## Evaluating the Models

In order to evaluate the performance of any model we need a distance metric. In this notebook we work through some commonly used distance metrics for evaluating learning to rank models. 
This notebook covers: 

1. mean squared error (MSE)
2. pairwise difference (PD)
3. Discounted Cumulative Gain (DCG)
4. Normalised Discounted Cumulative Gain (nDCG)

We start by loading in the data and fitting a basic linear regression model which we then use to make predictions for the test set. 

In [1]:
### We go ahead and load in the data, transform it, and build a model. 
### We make predictions for the data in the test set.

import pandas as pd
import numpy as np
from learningtorank import process
from sklearn.linear_model import LinearRegression

train = pd.read_csv("data/train.txt", header=None, sep=" ")
test = pd.read_csv("data/test.txt", header=None, sep=" ")
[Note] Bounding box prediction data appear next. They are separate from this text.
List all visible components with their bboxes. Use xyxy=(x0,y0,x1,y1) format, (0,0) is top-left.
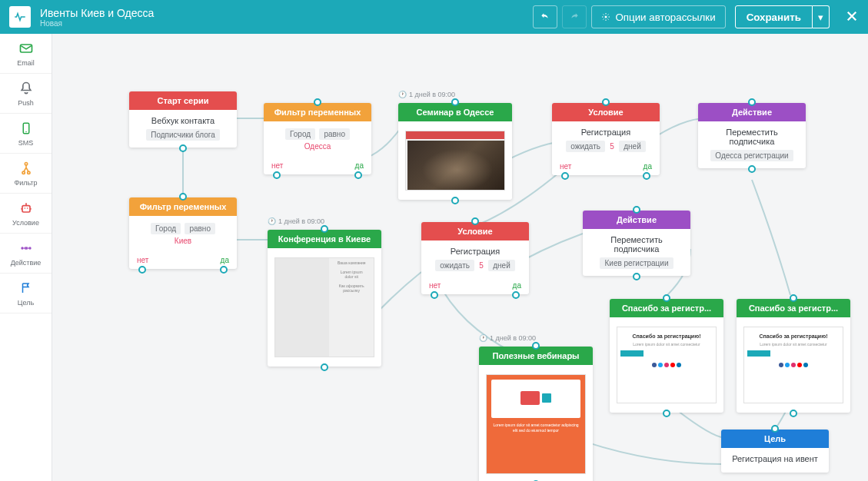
sidebar-item-action[interactable]: Действие xyxy=(0,234,52,274)
timer-label: 🕐 1 дней в 09:00 xyxy=(398,91,455,98)
cond-num: 5 xyxy=(610,142,614,151)
svg-point-4 xyxy=(25,163,27,165)
port-out[interactable] xyxy=(663,410,670,417)
node-filter-odessa[interactable]: Фильтр переменных Город равно Одесса нет… xyxy=(264,103,371,174)
clock-icon: 🕐 xyxy=(398,91,407,98)
branch-yes: да xyxy=(221,256,229,264)
port-yes[interactable] xyxy=(220,266,228,274)
port-no[interactable] xyxy=(561,172,569,180)
sidebar-item-condition[interactable]: Условие xyxy=(0,194,52,234)
email-preview: Ваша компанияLorem ipsumdolor sitКак офо… xyxy=(274,257,374,357)
sidebar-label: Цель xyxy=(18,299,34,307)
port-in[interactable] xyxy=(314,98,321,106)
sidebar-item-push[interactable]: Push xyxy=(0,74,52,114)
svg-rect-13 xyxy=(520,391,540,405)
sidebar-item-sms[interactable]: SMS xyxy=(0,114,52,154)
filter-value: Одесса xyxy=(304,142,331,151)
port-no[interactable] xyxy=(431,291,438,299)
sidebar-label: Условие xyxy=(12,219,39,227)
port-out[interactable] xyxy=(451,197,459,204)
port-in[interactable] xyxy=(602,98,610,106)
port-in[interactable] xyxy=(790,294,797,302)
node-action-odessa[interactable]: Действие Переместить подписчика Одесса р… xyxy=(698,103,806,168)
sidebar-label: SMS xyxy=(18,139,34,147)
port-no[interactable] xyxy=(138,266,146,274)
port-in[interactable] xyxy=(633,206,640,214)
flow-title: Ивенты Киев и Одесса xyxy=(40,7,533,19)
action-tag: Одесса регистрации xyxy=(710,150,793,161)
undo-button[interactable] xyxy=(533,5,557,28)
email-preview: Спасибо за регистрацию! Lorem ipsum dolo… xyxy=(743,327,843,403)
action-line: Переместить подписчика xyxy=(587,235,686,254)
node-email-webinars[interactable]: 🕐 1 дней в 09:00 Полезные вебинары Lorem… xyxy=(479,347,593,481)
email-preview: Спасибо за регистрацию! Lorem ipsum dolo… xyxy=(617,327,717,403)
app-logo xyxy=(9,6,31,28)
port-in[interactable] xyxy=(663,294,670,302)
port-out[interactable] xyxy=(633,273,640,280)
node-condition-2[interactable]: Условие Регистрация ожидать 5 дней нет д… xyxy=(421,222,529,294)
port-out[interactable] xyxy=(748,165,756,173)
autosend-options-button[interactable]: Опции авторассылки xyxy=(591,5,725,28)
sidebar-item-email[interactable]: Email xyxy=(0,34,52,74)
node-condition-1[interactable]: Условие Регистрация ожидать 5 дней нет д… xyxy=(552,103,660,175)
flag-icon xyxy=(18,280,35,297)
email-preview xyxy=(405,131,505,191)
port-in[interactable] xyxy=(321,225,328,233)
node-email-thanks-1[interactable]: Спасибо за регистр... Спасибо за регистр… xyxy=(610,299,723,413)
node-tag: Подписчики блога xyxy=(146,129,220,141)
branch-no: нет xyxy=(271,161,283,170)
filter-field: Город xyxy=(151,223,181,234)
sidebar-label: Push xyxy=(18,99,34,107)
flow-canvas[interactable]: Старт серии Вебхук контакта Подписчики б… xyxy=(52,34,868,481)
goal-line: Регистрация на ивент xyxy=(726,454,824,463)
svg-point-3 xyxy=(25,131,27,133)
cond-line: Регистрация xyxy=(426,247,524,256)
node-goal[interactable]: Цель Регистрация на ивент xyxy=(721,430,829,473)
action-icon xyxy=(18,240,35,257)
close-button[interactable] xyxy=(845,9,859,25)
branch-no: нет xyxy=(560,162,571,171)
node-action-kiev[interactable]: Действие Переместить подписчика Киев рег… xyxy=(583,211,690,276)
cond-wait: ожидать xyxy=(435,260,474,271)
port-out[interactable] xyxy=(321,363,328,371)
port-out[interactable] xyxy=(790,410,797,417)
email-preview: Lorem ipsum dolor sit amet consectetur a… xyxy=(486,374,586,474)
sidebar-label: Действие xyxy=(11,259,42,267)
filter-op: равно xyxy=(185,223,215,234)
port-in[interactable] xyxy=(471,217,479,225)
save-button[interactable]: Сохранить xyxy=(735,5,813,28)
autosend-label: Опции авторассылки xyxy=(615,12,715,23)
port-in[interactable] xyxy=(179,193,187,201)
port-in[interactable] xyxy=(532,342,540,350)
port-yes[interactable] xyxy=(512,291,520,299)
svg-rect-12 xyxy=(25,247,27,249)
clock-icon: 🕐 xyxy=(268,217,276,225)
cond-num: 5 xyxy=(479,261,484,270)
svg-point-11 xyxy=(28,247,31,249)
branch-yes: да xyxy=(644,162,652,171)
node-email-conference[interactable]: 🕐 1 дней в 09:00 Конференция в Киеве Ваш… xyxy=(268,230,381,367)
flow-status: Новая xyxy=(40,19,533,28)
port-in[interactable] xyxy=(771,425,779,433)
port-in[interactable] xyxy=(451,98,459,106)
sidebar-item-filter[interactable]: Фильтр xyxy=(0,154,52,194)
sidebar-item-goal[interactable]: Цель xyxy=(0,274,52,313)
svg-rect-14 xyxy=(542,393,551,403)
cond-wait: ожидать xyxy=(566,141,605,152)
branch-yes: да xyxy=(355,161,364,170)
node-email-seminar[interactable]: 🕐 1 дней в 09:00 Семинар в Одессе xyxy=(398,103,512,200)
filter-value: Киев xyxy=(175,237,191,245)
cond-days: дней xyxy=(619,141,646,152)
port-yes[interactable] xyxy=(643,172,650,180)
node-start[interactable]: Старт серии Вебхук контакта Подписчики б… xyxy=(129,91,237,148)
branch-no: нет xyxy=(429,281,441,290)
port-no[interactable] xyxy=(273,171,281,179)
save-dropdown-button[interactable]: ▾ xyxy=(813,5,830,28)
node-email-thanks-2[interactable]: Спасибо за регистр... Спасибо за регистр… xyxy=(737,299,850,413)
bell-icon xyxy=(18,80,35,97)
redo-button[interactable] xyxy=(562,5,587,28)
port-in[interactable] xyxy=(748,98,756,106)
port-out[interactable] xyxy=(179,144,187,152)
port-yes[interactable] xyxy=(354,171,362,179)
node-filter-kiev[interactable]: Фильтр переменных Город равно Киев нет д… xyxy=(129,197,237,269)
train_df = process.df_transform(train)
test_df = process.df_transform(test)

X = train_df[train_df.columns[2:]]
y = train_df[0]
reg = LinearRegression().fit(X, y)

X_test = test_df[test_df.columns[2:]]
y_test = test_df[0]

preds = reg.predict(X_test)

#### Mean Squared Error

Mean squared error (MSE) is often used to comapare the difference between true numeric values and predicted values. 

In the case of the MSLR Web-10K data set, each query document pair has a true relevance $t$ score between 0 and four, and we can use a model to obtain a predicted relevance score $p$. As such, mean squared error can be computed as the mean of $(t-p)^2$, across document-query pairs in the testing set.

We use the mean squared error function from the sci-kit learn module:

In [2]:
from sklearn.metrics import mean_squared_error

mean_squared_error(preds, y_test)

0.6055521003389398

If we think about a user of a search engine, they don't ever see that predicted value. They are instead presented with an ordered set of documents relating to their query. As such, mean squared error, which only takes into account the numeric values, is perhaps not the best distance metric for learning to rank.

#### Pairwise difference

Instead of considering the predicted and true numeric values associated with the query document pairs, pairwise difference considers only the ordering of the documents. Pariwise difference counts the number of "swaps" of neighbouring documents that have to be made to go from the predicted ordering to the true optimal ordering. The orderings are determined by ranking according to the predicted and true numeric values. 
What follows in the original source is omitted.